EXERCISE GOAL »
Your answer is a copy of every line in the records where "ClubHouse" appears.

== Segment start ==

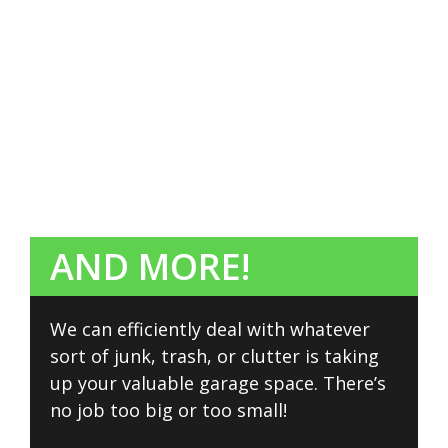
AND MORE!
We can efficiently deal with whatever
sort of junk, trash, or clutter is taking
up your valuable garage space. There’s
no job too big or too small!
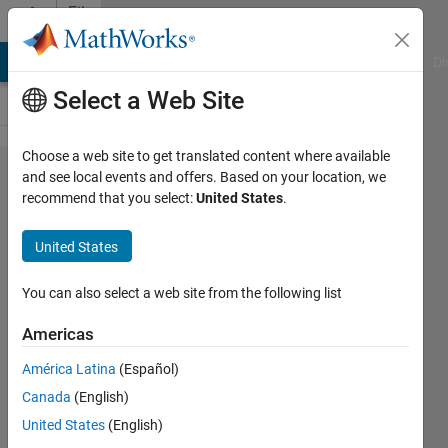
Skip to content
File
Exchange
MATLAB Answers
File Exchange
Cody
AI Chat Playground
Di
Select a Web Site
Choose a web site to get translated content where available
A
and see local events and offers. Based on your location, we
recommend that you select:
United States
.
technique
to
United States
seperate
books
You can also select a web site from the following list
from a
Americas
shelf and
América Latina
(Español)
read
Canada
(English)
characters
United States
(English)
from it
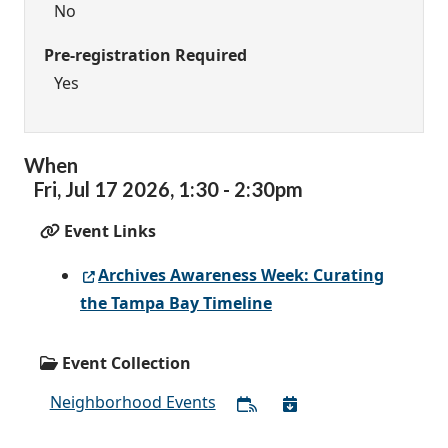
No
Pre-registration Required
Yes
When
Fri,
Jul
17
2026
,
1:30
-
2:30pm
Event Links
Archives Awareness Week: Curating
the Tampa Bay Timeline
Event Collection
Neighborhood Events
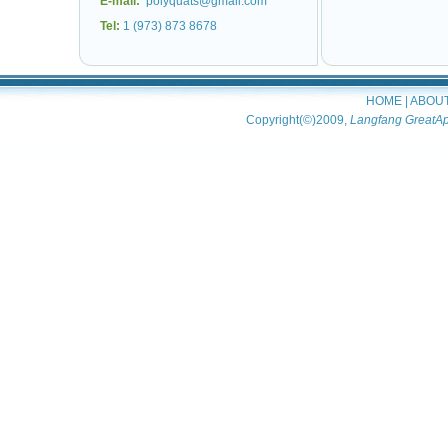
E-mail:
polyquats@gmail.com
Tel:
1 (973) 873 8678
HOME
|
ABOU
Copyright(©)2009,
Langfang GreatAp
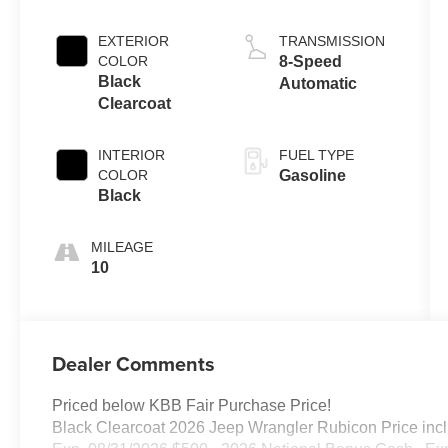
EXTERIOR
TRANSMISSION
COLOR
8-Speed
Black
Automatic
Clearcoat
INTERIOR
FUEL TYPE
COLOR
Gasoline
Black
MILEAGE
10
Dealer Comments
Priced below KBB Fair Purchase Price!
Black Clearcoat 2026 Jeep Wrangler Rubicon Price incl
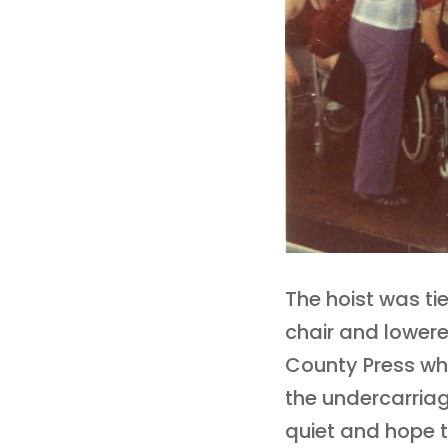
The hoist was tie
chair and lowere
County Press wh
the undercarria
quiet and hope 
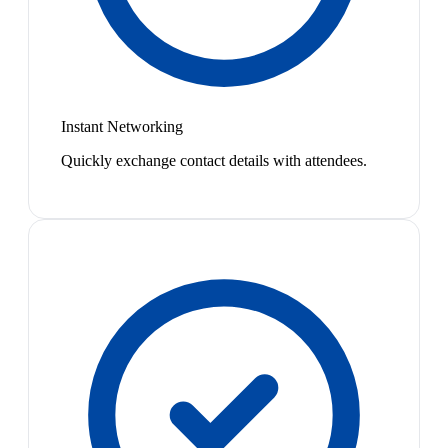
Instant Networking
Quickly exchange contact details with attendees.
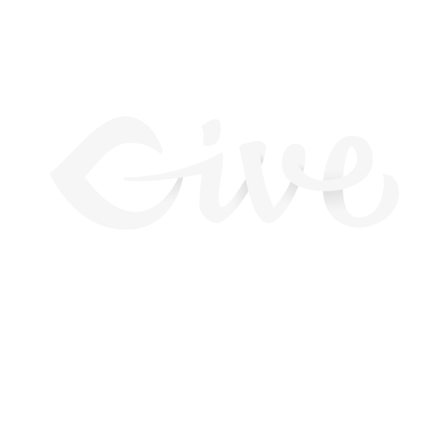
BEST COMPATIBILITY
Lorem ipsum dolor sit amet, consectetur adipiscing
elit. Nunc orci nisl, tempus ut sem a, scelerisque
sollicitudin arcu. Phasellus porttitor dignissim nisl,
vel aliquet enim pharetra vitae. Nam a accumsan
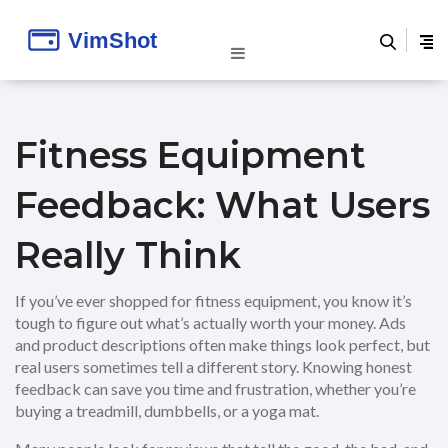
Fitness Equipment
Feedback: What Users
Really Think
If you’ve ever shopped for fitness equipment, you know it’s
tough to figure out what’s actually worth your money. Ads
and product descriptions often make things look perfect, but
real users sometimes tell a different story. Knowing honest
feedback can save you time and frustration, whether you’re
buying a treadmill, dumbbells, or a yoga mat.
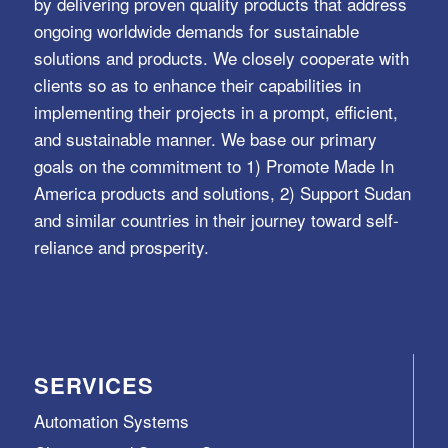
by delivering proven quality products that address
ongoing worldwide demands for sustainable
solutions and products. We closely cooperate with
clients so as to enhance their capabilities in
implementing their projects in a prompt, efficient,
and sustainable manner. We base our primary
goals on the commitment to 1) Promote Made In
America products and solutions, 2) Support Sudan
and similar countries in their journey toward self-
reliance and prosperity.
SERVICES
Automation Systems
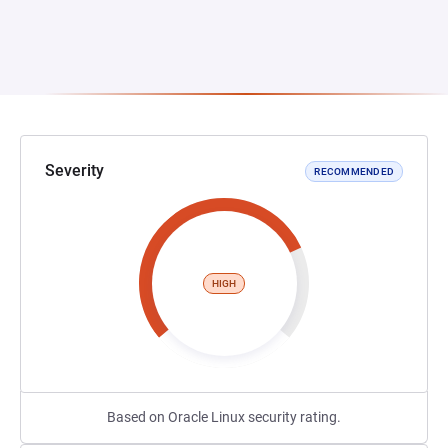
Severity
RECOMMENDED
HIGH
Based on Oracle Linux security rating.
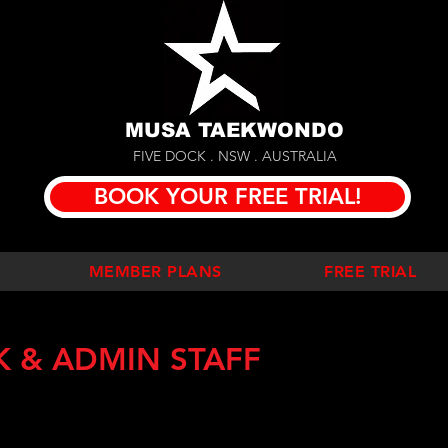
MUSA TAEKWONDO
FIVE DOCK . NSW . AUSTRALIA
BOOK YOUR FREE TRIAL!
MEMBER PLANS
FREE TRIAL
K & ADMIN STAFF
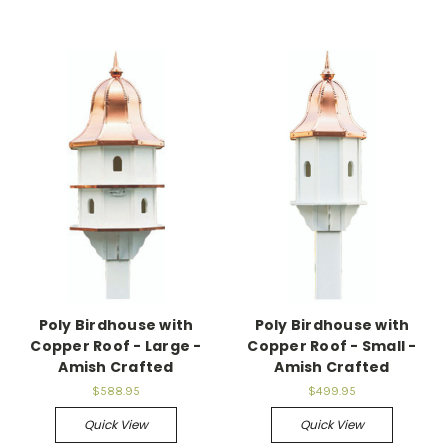
Poly Birdhouse with
Poly Birdhouse with
Copper Roof - Large -
Copper Roof - Small -
Amish Crafted
Amish Crafted
$588.95
$499.95
Quick View
Quick View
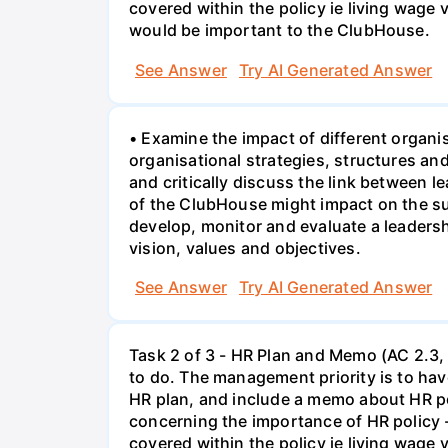
covered within the policy ie living wage
would be important to the ClubHouse.
See Answer
Try AI Generated Answer
• Examine the impact of different organi
organisational strategies, structures a
and critically discuss the link between 
of the ClubHouse might impact on the su
develop, monitor and evaluate a leaders
vision, values and objectives.
See Answer
Try AI Generated Answer
Task 2 of 3 - HR Plan and Memo (AC 2.3, 
to do. The management priority is to have
HR plan, and include a memo about HR po
concerning the importance of HR policy 
covered within the policy ie living wage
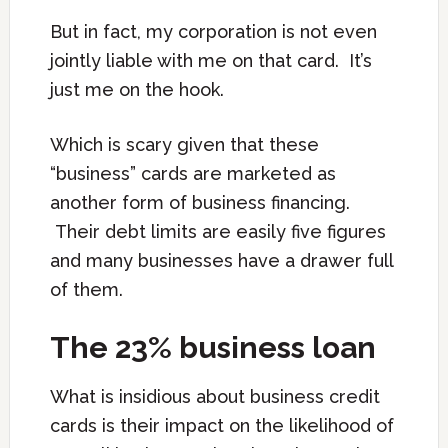
But in fact, my corporation is not even
jointly liable with me on that card. It’s
just me on the hook.
Which is scary given that these
“business” cards are marketed as
another form of business financing.
Their debt limits are easily five figures
and many businesses have a drawer full
of them.
The 23% business loan
What is insidious about business credit
cards is their impact on the likelihood of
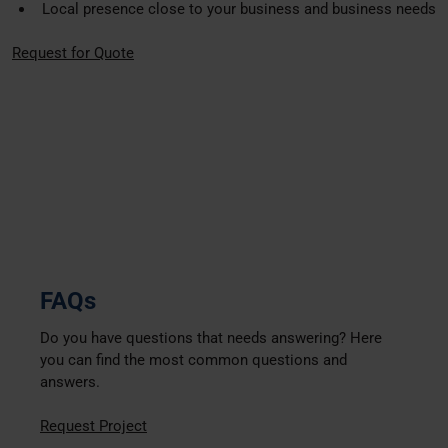
Local presence close to your business and business needs
Request for Quote
FAQs
Do you have questions that needs answering? Here
you can find the most common questions and
answers.
Request Project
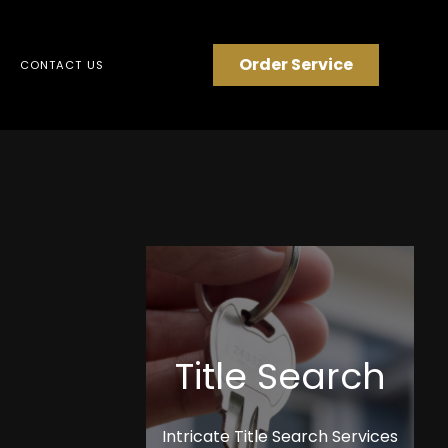
Order Service
CONTACT US
Title Search
Intricate Title Search Services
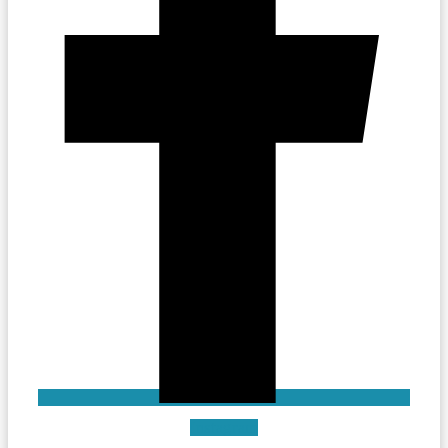
Instagram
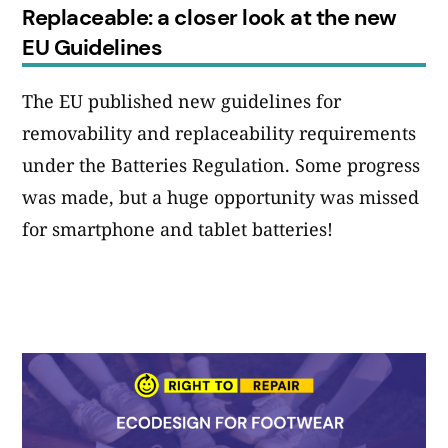
Replaceable: a closer look at the new
EU Guidelines
The EU published new guidelines for
removability and replaceability requirements
under the Batteries Regulation. Some progress
was made, but a huge opportunity was missed
for smartphone and tablet batteries!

== Segment end ==

SOLVED EXERCISE »
would be important to the ClubHouse.
of the ClubHouse might impact on the su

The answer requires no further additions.